Developers who are really keen to find out what’s wrong with their code will often practice some variant of TDD; writing examples of how a piece of code will work before they write the code itself. The act of modelling the code’s behaviour can help developers think about capabilities and responsibilities, driving cleaner design; and well-written tests can act as living documentation, helping newcomers understand the behaviour of the code without having to look at the internals. Even when tests are written after the code, this kind of “testing” has value beyond just regression checking. It makes the code easier to change, rather than pinning it down – and innovation means the code is always changing.

Having tools at hand to help drive out this living documentation, as well as giving feedback on what’s wrong with code, quickly, is invaluable.

Setting up a full, working installation of Corda 5, though, takes time. In operation it’s fast, but it’s an Enterprise product designed to be highly available. Even on a local Docker instance it involves installing prerequisites, spinning up over a dozen Kubernetes pods, packaging CorDapps with all the permissions, certificates and meta-info necessary for them to work, uploading them, and sending messages through to the end points. It can all be automated, but there’s still a lot of waiting for things to be ready. It moves feedback from seconds to minutes or tens of minutes. That’s enough time to be distracted and lose that precious focus.

So we’re creating some tools to give you faster feedback on your flows. We intend to release prototypes of these as part of DP2 – check out CordaCon for more announcements.

As well as a “lite” version of Corda 5 that runs without Kubernetes (but still requires packaging and upload and posting messages to end points), we’re exploring a simulator for Corda 5 that’s even lighter still.

Introducing the Corda 5 Simulator

It uses the same APIs, and constructs your flows in the same way that Corda does, but it works in-process and in-memory, and it works quickly. It’s designed to have an intuitive interface that matches, conceptually, the way that Corda works.

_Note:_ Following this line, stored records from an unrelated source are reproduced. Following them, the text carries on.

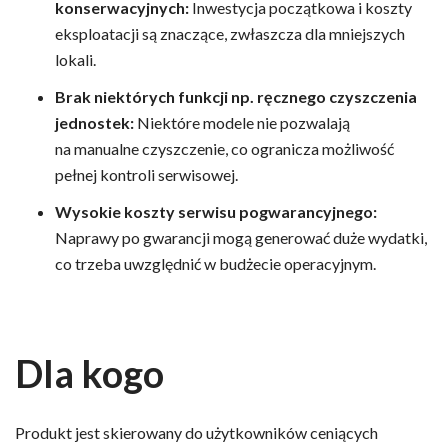
konserwacyjnych:
Inwestycja początkowa i koszty
eksploatacji są znaczące, zwłaszcza dla mniejszych
lokali.
Brak niektórych funkcji np. ręcznego czyszczenia
jednostek:
Niektóre modele nie pozwalają
na manualne czyszczenie, co ogranicza możliwość
pełnej kontroli serwisowej.
Wysokie koszty serwisu pogwarancyjnego:
Naprawy po gwarancji mogą generować duże wydatki,
co trzeba uwzględnić w budżecie operacyjnym.
Dla kogo
Produkt jest skierowany do użytkowników ceniących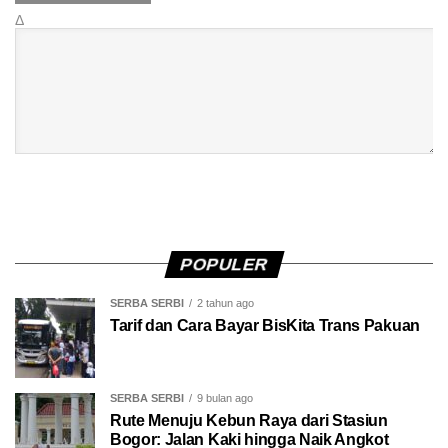
Δ
POPULER
SERBA SERBI
2 tahun ago
Tarif dan Cara Bayar BisKita Trans Pakuan
SERBA SERBI
9 bulan ago
Rute Menuju Kebun Raya dari Stasiun
Bogor: Jalan Kaki hingga Naik Angkot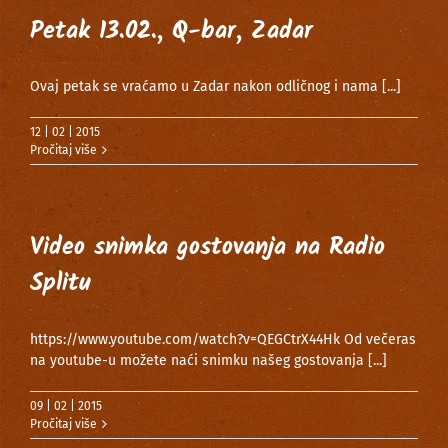
Petak 13.02., Q-bar, Zadar
Ovaj petak se vraćamo u Zadar nakon odličnog i nama
[...]
12 | 02 | 2015
Pročitaj više
Video snimka gostovanja na Radio
Splitu
https://www.youtube.com/watch?v=QEGCtrX44Hk Od večeras
na youtube-u možete naći snimku našeg gostovanja
[...]
09 | 02 | 2015
Pročitaj više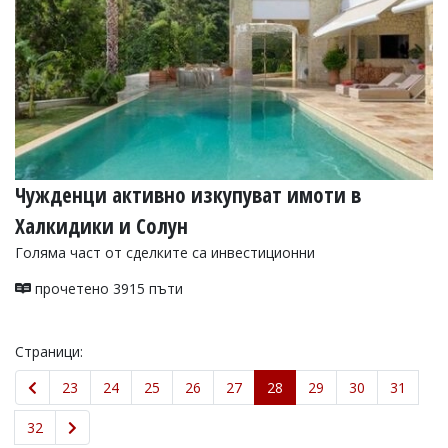
Чужденци активно изкупуват имоти в
Халкидики и Солун
Голяма част от сделките са инвестиционни
прочетено 3915 пъти
Страници:
23
24
25
26
27
28
29
30
31
32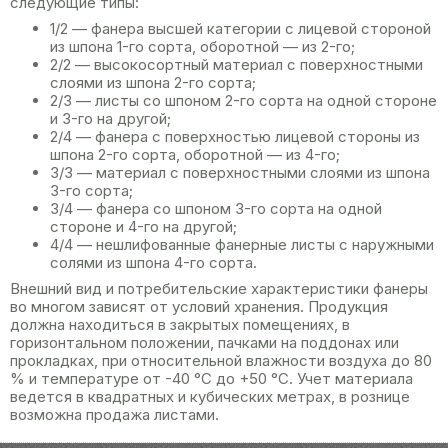
следующие типы:
1/2 — фанера высшей категории с лицевой стороной
из шпона 1-го сорта, оборотной — из 2-го;
2/2 — высокосортный материал с поверхностными
слоями из шпона 2-го сорта;
2/3 — листы со шпоном 2-го сорта на одной стороне
и 3-го на другой;
2/4 — фанера с поверхностью лицевой стороны из
шпона 2-го сорта, оборотной — из 4-го;
3/3 — материал с поверхностными слоями из шпона
3-го сорта;
3/4 — фанера со шпоном 3-го сорта на одной
стороне и 4-го на другой;
4/4 — нешлифованные фанерные листы с наружными
солями из шпона 4-го сорта.
Внешний вид и потребительские характеристики фанеры
во многом зависят от условий хранения. Продукция
должна находиться в закрытых помещениях, в
горизонтальном положении, пачками на поддонах или
прокладках, при относительной влажности воздуха до 80
% и температуре от -40 °С до +50 °С. Учет материала
ведется в квадратных и кубических метрах, в рознице
возможна продажа листами.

Note that this is still a work in progress, and the API is likely to change (as well as move to the corda-api repository), but you can see our current state of play in our Corda 5 open-source repo. You can build it yourself by cloning the repo and running:

./gradlew :cordapp-test-utils:test-utils:jar

Or publish it to your local Maven with:

./gradlew :cordapp-test-utils:test-utils:publishToMavenLocal

Here’s what it looks like to use it today:

    val corda = CordaSim()
    val alice = HoldingIdentity.createFor("Alice")
    val node = corda.createVirtualNode(alice,

    val response = node.callFlow(
        RPCRequestDataWrapper("r1",, "{ \"name\" : \"CordaDev\" }")

Simulator will check your flows and subflows for missing annotations and constructors, instantiate them, create the FlowMessaging, FlowEngine and FlowSessions needed for them to communicate, and persist entities for you (with one database per member, just like Corda).

It even comes with a ResponderMock that can be used to fake responses and check the initiating flow in isolation (InitiatorMock coming soon).

It isn’t intended to replace testing with real Corda, where permissions and certificates and networking all come into play. If you want to know whether your flows work with real Corda, then use real Corda.

If you want to know that they don’t work, though, the simulator can give you feedback on that, quickly; because your time and your focus are valuable to us, too.